The report says the system’s focus on “illness” rather than health limits its efficacy and reach due to being reactive rather than proactive. It calls for age appropriate programs and services across the lifespan and treatment of the children and adults alike.

Positive child development requires access to effective health care, including programs and services associated with behavioral health, but our obligations to children do not end there. We must help children learn pro-social skills and strategies to cope with distress, loss, frustration, and disappointment. We need to ensure that children have sustained and meaningful relationships with caring adults, including supportive and nurturing relationships in schools, other sites of child congregate care, and throughout our communities.
Treating mental health as the absence of mental illness works no better than treating physical health as the absence of physical illness. We need instead to promote healthy ways of living, encourage the adoption of health-promoting habits (such as healthy eating, exercise, stress reduction, etc.), and help children learn how to – and want to –avoid risky behaviors.

The report makes recommendations for instituting family centered care programs that can addresses problems before they cause disruptions. It also calls for schools to create risk assessment teams to gather information and respond to children who present a risk. It also focused on the lack of resources and personnel to treat mental health issues. “Indeed, to meet the expanding needs of children, adults and families, it will be essential to increase the number of clinicians working throughout the system.” It also called for insurance to cover the full range of services and programs, including residential, vocational, and occupational  drop in services. it also cited the stigma of mental health as being a significant barrier to getting treatment.
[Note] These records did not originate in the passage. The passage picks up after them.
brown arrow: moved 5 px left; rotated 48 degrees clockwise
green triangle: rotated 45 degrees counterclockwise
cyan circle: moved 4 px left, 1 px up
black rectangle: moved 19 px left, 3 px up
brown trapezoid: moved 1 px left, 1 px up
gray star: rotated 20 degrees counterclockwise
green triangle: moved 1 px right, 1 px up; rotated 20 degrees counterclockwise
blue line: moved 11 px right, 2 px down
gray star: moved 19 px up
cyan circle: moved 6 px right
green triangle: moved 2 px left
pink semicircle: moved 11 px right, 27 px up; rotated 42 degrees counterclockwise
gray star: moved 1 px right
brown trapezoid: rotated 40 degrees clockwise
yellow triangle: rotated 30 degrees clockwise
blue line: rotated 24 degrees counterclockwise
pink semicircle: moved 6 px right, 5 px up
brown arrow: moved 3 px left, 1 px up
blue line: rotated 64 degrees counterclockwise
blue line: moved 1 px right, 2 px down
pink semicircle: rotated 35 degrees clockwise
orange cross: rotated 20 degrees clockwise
Media coverage of mental health issues was also a concern to the commission.

Moreover, recent research confirms that the inordinate focus on mental illness in media coverage of mass shootings clearly increases stigma toward people with serious mental illness and provides fodder for discriminatory policies and practices.
Experts who study mental health stigma agree that media campaigns must incorporate two types of messages to combat stigma effectively: “see the person” messages and recovery – oriented messages. Both draw attention to the person behind the label and refute gloomy, and potentially self-fulfilling, prognosis.
The report also cited leading research that mental illness underlies somewhere between 3% – 5% of violent acts committed in the United States.
Studies demonstrate repeatedly that while untreated psychiatric illness in a narrow  subset of the population may increase the risk of violence to a significant degree for that subset, a diagnosable mental illness is a very weak predictor of interpersonal violence — particularly compared to other factors such as substance abuse, a history of violence, socio – economic disadvantage, youth, and male gender.